From GitHub (latest development version)

pip install git+https://github.com/jcapels/torch_np_classifier.git

Optional dependencies

SHAP explainability and visualisation require two extra packages:

pip install shap matplotlib Pillow

Quick start

from torch_np_classifier import NPClassifierPipeline

# Pretrained checkpoints are downloaded automatically on first prediction (~300 MB), cached afterwards
pipeline = NPClassifierPipeline()

result = pipeline.predict("O=c1c(O)c(-c2ccc(O)c(O)c2)oc2cc(O)cc(O)c12")  # quercetin
print(result["pathway"])     # ['Shikimates and Phenylpropanoids']
print(result["superclass"])  # ['Flavonoids']
print(result["class"])       # ['Flavonols']
print(result["isglycoside"]) # False

Predictions

Single molecule

from torch_np_classifier import NPClassifierPipeline

pipeline = NPClassifierPipeline()

result = pipeline.predict("Cn1cnc2c1c(=O)n(c(=O)n2C)C")  # caffeine
print(result)
# {
#   'pathway':    ['Alkaloids'],
#   'superclass': ['Purine alkaloids'],
#   'class':      ['Xanthines'],
#   'isglycoside': False
# }

Batch prediction

Pass a list of SMILES to get a list of result dicts in the same order:

smiles_list = [
    "Cn1cnc2c1c(=O)n(c(=O)n2C)C",                          # caffeine
    "O=c1c(O)c(-c2ccc(O)c(O)c2)oc2cc(O)cc(O)c12",          # quercetin
    "CN1CC[C@]23c4c5ccc(O)c4O[C@H]2[C@@H](O)C=C[C@@H]3[C@@H]1C5",  # morphine
]

results = pipeline.predict(smiles_list)

for smi, res in zip(smiles_list, results):
    print(res["pathway"], res["superclass"], res["class"])

Level-specific shortcuts

When you only need one level of the hierarchy:

pipeline.predict_pathway("Cn1cnc2c1c(=O)n(c(=O)n2C)C")
# ['Alkaloids']

pipeline.predict_superclass("Cn1cnc2c1c(=O)n(c(=O)n2C)C")
# ['Purine alkaloids']

pipeline.predict_class("Cn1cnc2c1c(=O)n(c(=O)n2C)C")
# ['Xanthines']

Each method accepts a single SMILES string or a list and returns the corresponding type.


Molecular embeddings

predict_embeddings extracts the penultimate-layer activations from any of the three hierarchical models. The default architecture produces a (N, 1536) float32 array.

smiles_list = [
    "Cn1cnc2c1c(=O)n(c(=O)n2C)C",
    "O=c1c(O)c(-c2ccc(O)c(O)c2)oc2cc(O)cc(O)c12",
    "CC(=O)Oc1ccccc1C(=O)O",
]

embeddings = pipeline.predict_embeddings(smiles_list, level="class")
print(embeddings.shape)  # (3, 1536)

The level argument selects which model to extract from: "pathway", "superclass", or "class".

Visualising with UMAP

import umap
import matplotlib.pyplot as plt
import numpy as np
import pandas as pd

df = pd.read_csv("train.csv")
smiles = df["SMILES"].tolist()
pathway_labels = df.columns[2:9].tolist()

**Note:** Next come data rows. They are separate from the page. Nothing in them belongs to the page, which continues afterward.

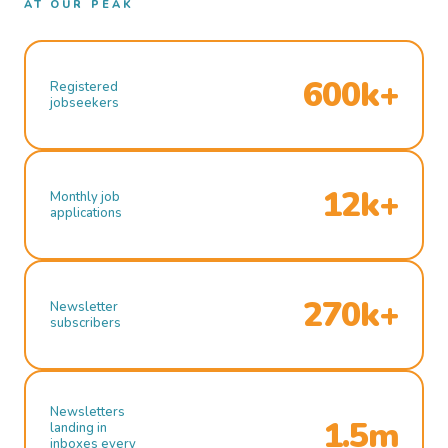
AT OUR PEAK
600k+
Registered
jobseekers
12k+
Monthly job
applications
270k+
Newsletter
subscribers
Newsletters
1.5m
landing in
inboxes every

emb = pipeline.predict_embeddings(smiles[:500], level="pathway")

reducer = umap.UMAP(n_components=2, random_state=42)
coords = reducer.fit_transform(emb)

colour_idx = np.argmax(df[pathway_labels].values[:500], axis=1)

fig, ax = plt.subplots(figsize=(8, 6))
sc = ax.scatter(coords[:, 0], coords[:, 1], c=colour_idx, cmap="tab10", s=14, alpha=0.7)
cbar = plt.colorbar(sc, ax=ax, ticks=range(len(pathway_labels)))
cbar.ax.set_yticklabels(pathway_labels, fontsize=7)
ax.set_title("UMAP of pathway-model embeddings")
plt.tight_layout()
plt.show()

UMAP of pathway-model embeddings coloured by pathway


Explainability

NPClassifierPipeline integrates shap.GradientExplainer to explain any prediction in terms of Morgan fingerprint bits. All SHAP computation runs on CPU regardless of where the model lives.

Three-level explanation

.explain() runs the full ensemble voting, computes SHAP values for each predicted level, and returns a combined matplotlib figure with one panel per level. Each panel shows the molecule with the most important bits highlighted, a SHAP bar chart, and a grid of the corresponding Morgan-environment fragments.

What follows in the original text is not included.